Your task is to copy every line of the entries that contains "Dunkermotoren".

[[ Records provided, beginning ]]

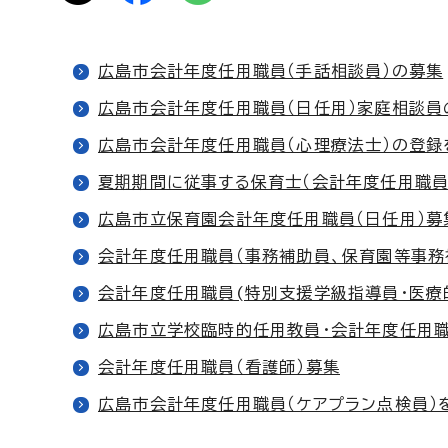
広島市会計年度任用職員（手話相談員）の募集
広島市会計年度任用職員（日任用）家庭相談員
広島市会計年度任用職員（心理療法士）の登録
夏期期間に従事する保育士（会計年度任用職員
広島市立保育園会計年度任用職員（日任用）募集
会計年度任用職員（事務補助員、保育園等事務
会計年度任用職員(特別支援学級指導員・医療
広島市立学校臨時的任用教員・会計年度任用職
会計年度任用職員（看護師）募集
広島市会計年度任用職員（ケアプラン点検員）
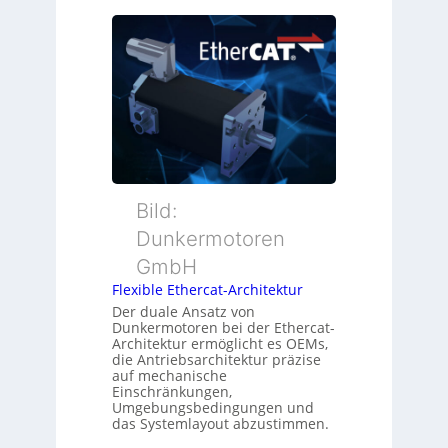
s
e
s
i
u
ü
t
e
b
i
r
e
o
M
r
n
u
w
s
t
a
m
t
c
e
e
h
s
r
Bild:
u
s
t
n
u
Dunkermotoren
y
g
n
GmbH
p
g
s
Flexible Ethercat-Architektur
u
o
Der duale Ansatz von
n
Dunkermotoren bei der Ethercat-
r
d
Architektur ermöglicht es OEMs,
g
die Antriebsarchitektur präzise
Z
t
auf mechanische
u
Einschränkungen,
f
s
Umgebungsbedingungen und
ü
das Systemlayout abzustimmen.
t
r
a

[[ Records provided, end ]]

- _Response to the task_
Dunkermotoren
Dunkermotoren bei der Ethercat-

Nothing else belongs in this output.